Unnamed: 0,gvc_type,outcome,treatment,tau_hat,std_hat,p_val,fixed_effects,stationary_controls
0,forward,milexp_pergdpSIPRI,treat_fuel,0.0,-127.5718,0.0,True,True
1,forward,milexp_pergdpSIPRI,treat_fuel,0.0,-126.9249,0.0,False,True


In [21]:
final_res.to_csv('forward_res.csv', index=False)

## Appendix:

For estimating the local average treatment effect under the monotone instrument assumption, there is a double-machine learning approach that works with generic supervised learning approaches.

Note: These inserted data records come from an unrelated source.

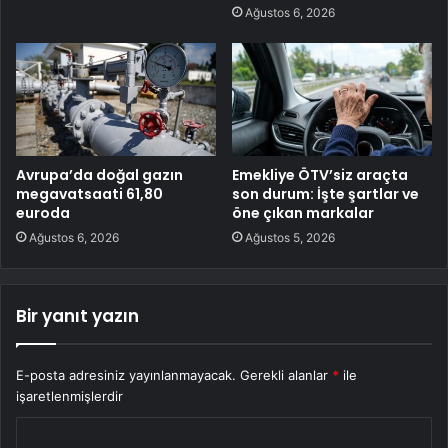
Ağustos 6, 2026
Avrupa’da doğal gazın
Emekliye ÖTV’siz araçta
megavatsaati 61,80
son durum: İşte şartlar ve
euroda
öne çıkan markalar
Ağustos 6, 2026
Ağustos 5, 2026
Bir yanıt yazın
E-posta adresiniz yayınlanmayacak.
Gerekli alanlar
*
ile
işaretlenmişlerdir
Y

Here, we want an estimator $\hat{\tau}^{\mathrm{LATE}}$ for the parameter
$$
\tau^{\mathrm{LATE}}=\frac{\mathbb{E}[\mathbb{E}[Y \mid X, Z=1]-\mathbb{E}[Y \mid X, Z=0]]}{\mathbb{E}[\mathrm{P}(A=1 \mid X, Z=1)-\mathrm{P}(A=1 \mid X, Z=0)]}
$$
To define the estimator, it's convenient to introduce some additional notation. First, we define the nuisance functions:
$$
\begin{aligned}
\mu(z, x) & =\mathbb{E}[Y \mid z, x] \\
m(z, x) & =\mathrm{P}(A=1 \mid x, z) \\
p(x) & =\mathrm{P}(Z=1 \mid x) .
\end{aligned}
$$
We also define the score $\phi$ by:
$$
\begin{aligned}
& \phi_{Z \rightarrow Y}(\mathbf{X} ; \mu, p) \triangleq \mu(1, X)-\mu(0, X)+\frac{Z(Y-\mu(1, X))}{p(X)}-\frac{(1-Z)(Y-\mu(0, X))}{1-p(X)} \\
& \phi_{Z \rightarrow A}(\mathbf{X} ; m, p) \triangleq m(1, X)-m(0, X)+\frac{Z(A-m(1, X))}{p(X)}-\frac{(1-Z)(A-m(0, X))}{1-p(X)} \\
& \phi(\mathbf{X} ; \mu, m, p, \tau) \triangleq \phi_{Z \rightarrow Y}(\mathbf{X} ; \mu, p)-\phi_{Z \rightarrow A}(\mathbf{X} ; m, p) \times \tau
\end{aligned}
$$
Then, the estimator is defined by a two stage procedure:
1. Fit models $\hat{\mu}, \hat{m}, \hat{p}$ for each of $\mu, m, p$ (using supervised machine learning).
2. Define $\hat{\tau}^{\mathrm{LATE}}$ as the solution to $\frac{1}{n} \sum_i \phi\left(\mathbf{X}_i ; \hat{\mu}, \hat{m}, \hat{p}, \hat{\tau}^{\mathrm{LATE}}\right)=0$. That is,
$$
\hat{\tau}^{\mathrm{LATE}}=\frac{\frac{1}{n} \sum_i \phi_{Z \rightarrow Y}\left(\mathbf{X}_i ; \hat{\mu}, \hat{p}\right)}{\frac{1}{n} \sum_i \phi_{Z \rightarrow A}\left(\mathbf{X}_i ; \hat{m}, \hat{p}\right)}
$$
It may help intuitions to notice that the double machine learning estimator of the LATE is effectively the double machine learning estimator of of the average treatment effect of $Z$ on $Y$ divided by the double machine learning estimator of the average treatment effect of $Z$ on $A$.
The nuisance functions can be estimated by:
1. fit a model $\hat{\mu}$ that predicts $Y$ from $Z, X$ by minimizing mean square error
2. fit a model $\hat{m}$ that predicts $A$ from $Z, X$ by minimizing mean cross-entropy
3. fit a model $\hat{p}$ that predicts $Z$ from $X$ by minimizing mean cross-entropy.